What supporters of MA and CMS aren't revealing is precisely why costs are dropping in for Part C plans. Is it because insurers can get lower payment rates from providers than from Traditional Medicare? Is it because those who sign up for these plans are younger, healthier and more likely to benefit from managed care than the fee-for-service population? Or is that the subsidies for Part C are artificially keeping premiums low?

As previously reported, Medicare has found that its total costs of care have been growing more slowly in recent years. A combination of the recession and younger enrollees from the baby boomer generation account for some of the reductions, and have nothing to do with ACA reforms. These newcomers to the program tend to be healthier, so they utilize Medicare less than older beneficiaries.

"The Medicare risk pool is becoming younger, and collectively healthier," according to the Washington Post, citing a Citigroup analysis, "making them a cheaper group to insure. Medicare doesn’t ‘age-rate’—charge its older subscribers more—because they presumably have higher medical costs."

Subsidies Questioned

There are questions of controversial quality bonus payments from the government to Medicare Advantage insurers. Has an additional $8 billion incentive enough to keep them in the program? The Medicare Payment Advisory Commission (MedPAC) recently questioned the validity of the bonuses, suggesting that the money is being wasted because it’s not providing better care or lowering health care costs.

To date, only the Government Accountability Office (GAO) has begun to explore these questions in any depth. The answer might lie in where the subsidies—by types of plan—are growing and which costs are being reduced the most. In a report issued last year, the GAO found:

“Enrollment in the (Medicare Advantage) plans the GAO analyzed increased by about 6 percent—from 7.9 million to 8.4 million beneficiaries—from April 2010 through April 2011. There was substantial variation by plan type in enrollment levels and how they changed from 2010 to 2011.”

Enrollment in health maintenance organizations (HMO), which accounted for about two-thirds of total Part C enrollment in 2011, increased by approximately 9 percent, from about 5.2 million beneficiaries to about 5.6 million beneficiaries.
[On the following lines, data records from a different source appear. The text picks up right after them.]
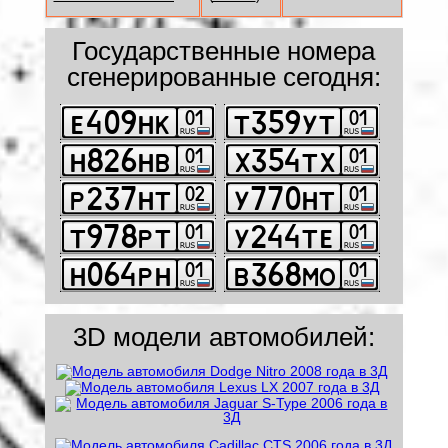
Государственные номера
сгенерированные сегодня:
3D модели автомобилей: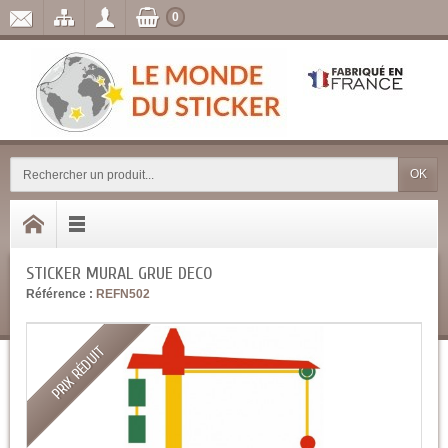
0
OK
STICKER MURAL GRUE DECO
Référence :
REFN502
PRIX RÉDUIT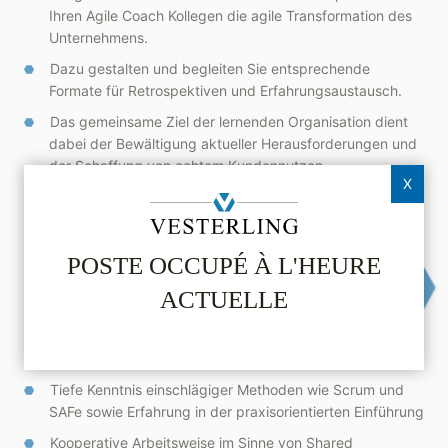
Ihren Agile Coach Kollegen die agile Transformation des
Unternehmens.
Dazu gestalten und begleiten Sie entsprechende
Formate für Retrospektiven und Erfahrungsaustausch.
Das gemeinsame Ziel der lernenden Organisation dient
dabei der Bewältigung aktueller Herausforderungen und
der Schaffung von echtem Kundennutzen.
X
VOTRE PROFIL
POSTE OCCUPÉ À L'HEURE
Kompetenz und umfangreiche Erfahrung als agiler Coach
ACTUELLE
und Scrum Master
Know-how und mehrjährige Erfahrung in der Entwicklung
und Etablierung agiler Organisationsformen
Tiefe Kenntnis einschlägiger Methoden wie Scrum und
SAFe sowie Erfahrung in der praxisorientierten Einführung
Kooperative Arbeitsweise im Sinne von Shared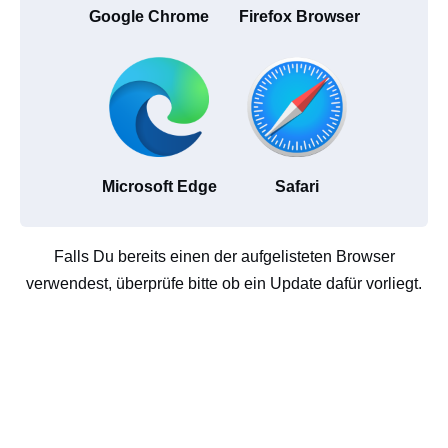
Google Chrome
Firefox Browser
Microsoft Edge
Safari
Falls Du bereits einen der aufgelisteten Browser
verwendest, überprüfe bitte ob ein Update dafür vorliegt.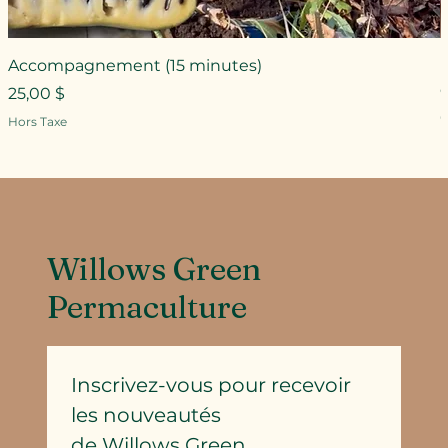
Accompagnement (15 minutes)
Prix
25,00 $
P
Hors Taxe
H
Willows Green
Permaculture
Inscrivez-vous pour recevoir 
les nouveautés
de Willows Green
Local and regional preferred provider organizations (PPO), which comprise a much smaller portion of total Part C enrollment, experienced the highest percentage growth in enrollment: local PPOs increased by 38 percent and regional PPOs increased by 58 percent.

In contrast, private fee-for-service (PFFS) plans experienced a 54 percent decline in enrollment, which was likely due to requirements that most PFFS plans establish provider networks beginning in 2011.
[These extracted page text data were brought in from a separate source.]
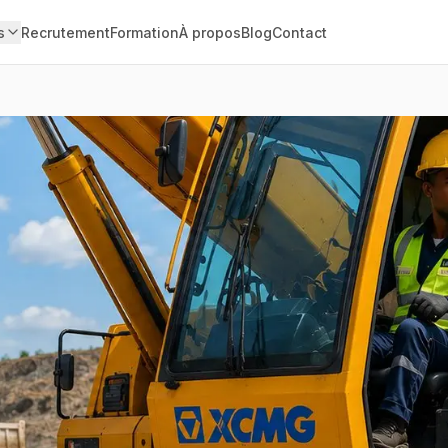
s
Recrutement
Formation
À propos
Blog
Contact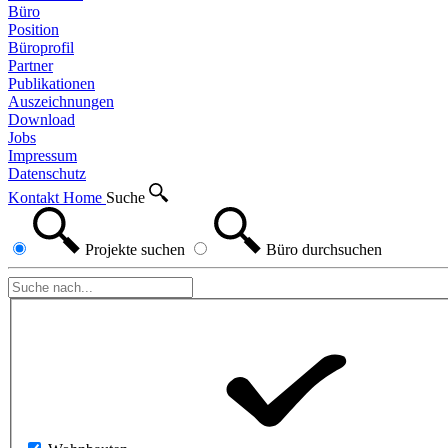
Büro
Position
Büroprofil
Partner
Publikationen
Auszeichnungen
Download
Jobs
Impressum
Datenschutz
Kontakt
Home
Suche
Projekte
suchen
Büro
durchsuchen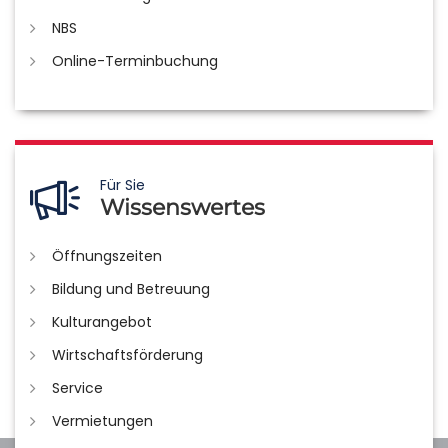
NBS
Online-Terminbuchung
Für Sie
Wissenswertes
Öffnungszeiten
Bildung und Betreuung
Kulturangebot
Wirtschaftsförderung
Service
Vermietungen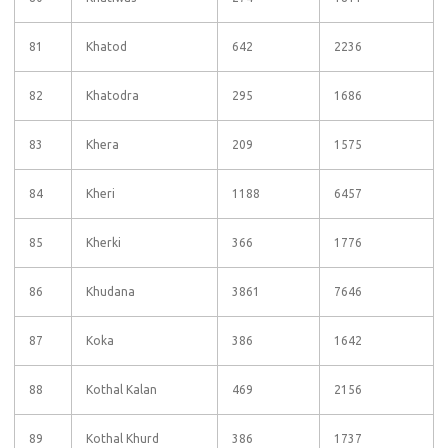
81
Khatod
642
2236
82
Khatodra
295
1686
83
Khera
209
1575
84
Kheri
1188
6457
85
Kherki
366
1776
86
Khudana
3861
7646
87
Koka
386
1642
88
Kothal Kalan
469
2156
89
Kothal Khurd
386
1737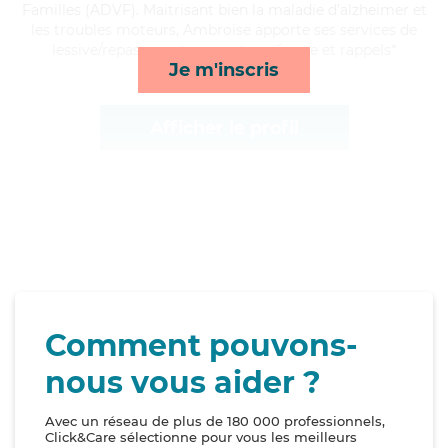
Familles (ADVF). Maitrisant bien la maladie d'alzheimer et
les troubles moteurs, Ambroise apporte ses services de
lessive/repassage, transports, ménage et rappels*
Je m'inscris
Afficher le profil
Comment pouvons-
nous vous aider ?
Avec un réseau de plus de 180 000 professionnels,
Click&Care sélectionne pour vous les meilleurs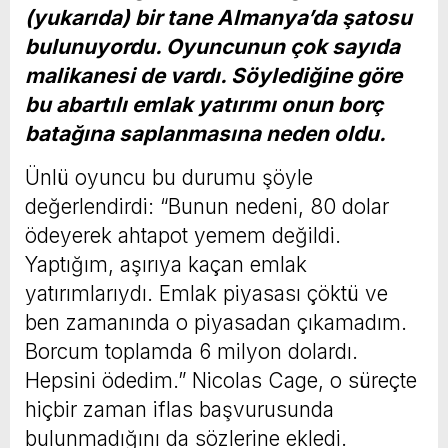
(yukarıda) bir tane Almanya’da şatosu
bulunuyordu. Oyuncunun çok sayıda
malikanesi de vardı. Söylediğine göre
bu abartılı emlak yatırımı onun borç
batağına saplanmasına neden oldu.
Ünlü oyuncu bu durumu şöyle
değerlendirdi: “Bunun nedeni, 80 dolar
ödeyerek ahtapot yemem değildi.
Yaptığım, aşırıya kaçan emlak
yatırımlarıydı. Emlak piyasası çöktü ve
ben zamanında o piyasadan çıkamadım.
Borcum toplamda 6 milyon dolardı.
Hepsini ödedim.” Nicolas Cage, o süreçte
hiçbir zaman iflas başvurusunda
bulunmadığını da sözlerine ekledi.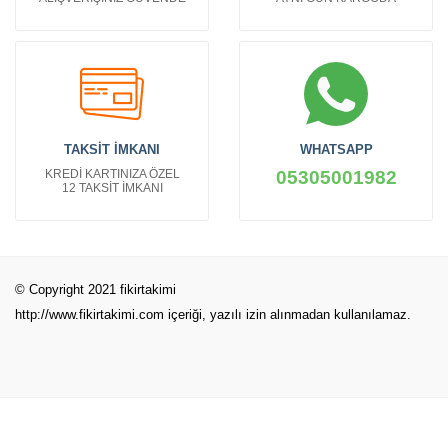
TAKSİT İMKANI
WHATSAPP
KREDİ KARTINIZA ÖZEL
05305001982
12 TAKSİT İMKANI
© Copyright 2021 fikirtakimi
http://www.fikirtakimi.com
içeriği, yazılı izin alınmadan kullanılamaz.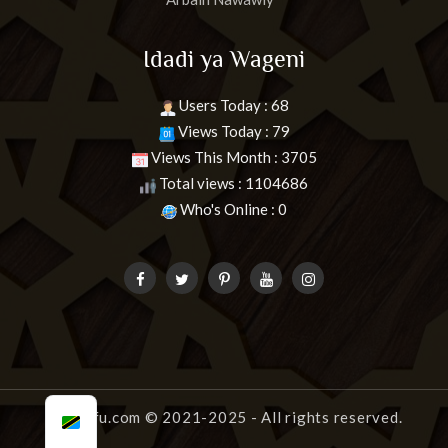
Idadi ya Wageni
Users Today : 68
Views Today : 79
Views This Month : 3705
Total views : 1104686
Who's Online : 0
uongofu.com
© 2021-2025 - All rights reserved.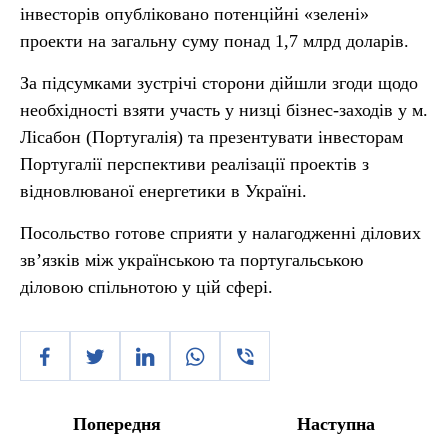
інвесторів опубліковано потенційні «зелені»
проекти на загальну суму понад 1,7 млрд доларів.
За підсумками зустрічі сторони дійшли згоди щодо
необхідності взяти участь у низці бізнес-заходів у м.
Лісабон (Португалія) та презентувати інвесторам
Португалії перспективи реалізації проектів з
відновлюваної енергетики в Україні.
Посольство готове сприяти у налагодженні ділових
зв’язків між українською та португальською
діловою спільнотою у цій сфері.
Попередня
Наступна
Does the GAO's note that there "was substantial variation by plan type" have any correlation with the kinds of savings being realized? In other words, is it cheaper to run a PPO than an HMO or PFFS? If so, where are the big savings being realized? Could it be in capping patient costs, reducing doctors' payments or limiting tests?
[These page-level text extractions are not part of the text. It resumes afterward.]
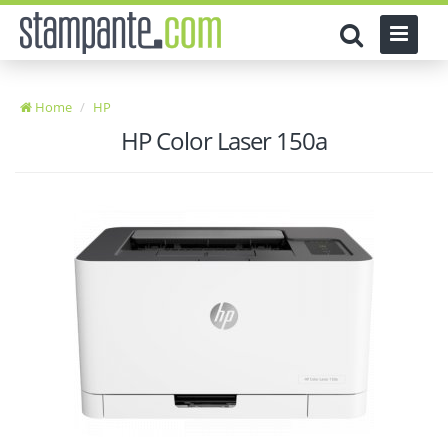
Home
HP
HP Color Laser 150a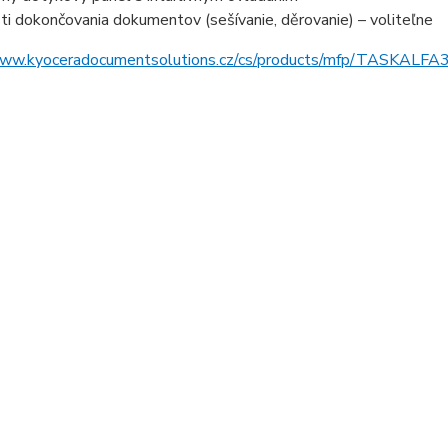
i dokončovania dokumentov (sešívanie, děrovanie) – voliteľne
www.kyoceradocumentsolutions.cz/cs/products/mfp/TASKALFA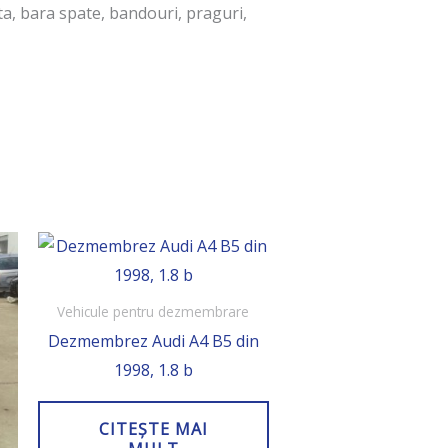
ta, bara spate, bandouri, praguri,
Vehicule pentru dezmembrare
Dezmembrez Audi A4 B5 din
1998, 1.8 b
CITEȘTE MAI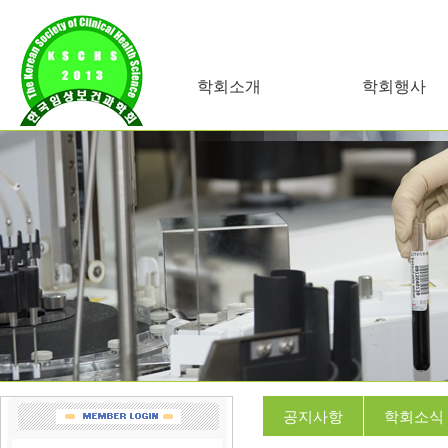
학회소개
학회행사
공지사항
학회소식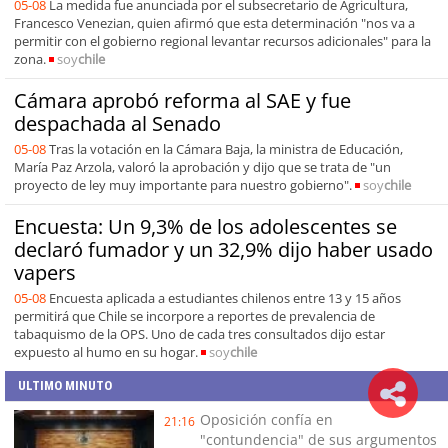
05-08
La medida fue anunciada por el subsecretario de Agricultura,
Francesco Venezian, quien afirmó que esta determinación "nos va a
permitir con el gobierno regional levantar recursos adicionales" para la
zona.
soy
chile
Cámara aprobó reforma al SAE y fue
despachada al Senado
05-08
Tras la votación en la Cámara Baja, la ministra de Educación,
María Paz Arzola, valoró la aprobación y dijo que se trata de "un
proyecto de ley muy importante para nuestro gobierno".
soy
chile
Encuesta: Un 9,3% de los adolescentes se
declaró fumador y un 32,9% dijo haber usado
vapers
05-08
Encuesta aplicada a estudiantes chilenos entre 13 y 15 años
permitirá que Chile se incorpore a reportes de prevalencia de
tabaquismo de la OPS. Uno de cada tres consultados dijo estar
expuesto al humo en su hogar.
soy
chile
ULTIMO MINUTO
Oposición confía en
21:16
"contundencia" de sus argumentos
It would also be helpful to know if regional variations account for large cost reductions. Medicare Advantage enrollment rates tend to be higher in urban areas (25 percent) compared to rural counties (13 percent), according to a study by the Kaiser Family Foundation. As a general rule, beneficiaries in larger-population areas pay higher medical bills, so the savings could be due to a higher concentration of Part C enrollees in metropolitan zones.

The answer, not explored in the GAO report, could provide some valuable insights on how to reduce costs throughout Medicare, particularly if Medicare Advantage is expanded, or fee-for-service is eliminated or contracted to make way for more private competition.

It would also be useful to know, perhaps from a future GAO or CMS audit, how the various Part C providers use their government subsidies. Do they use it to offset operating costs, therefore making their nominal savings illusory? If they are spending the subsidies on marketing, what will happen when the ACA requirement to spend at least 85 percent on care becomes active? Will premiums rise? That seems possible if the subsidies are reduced but internal costs haven't fallen.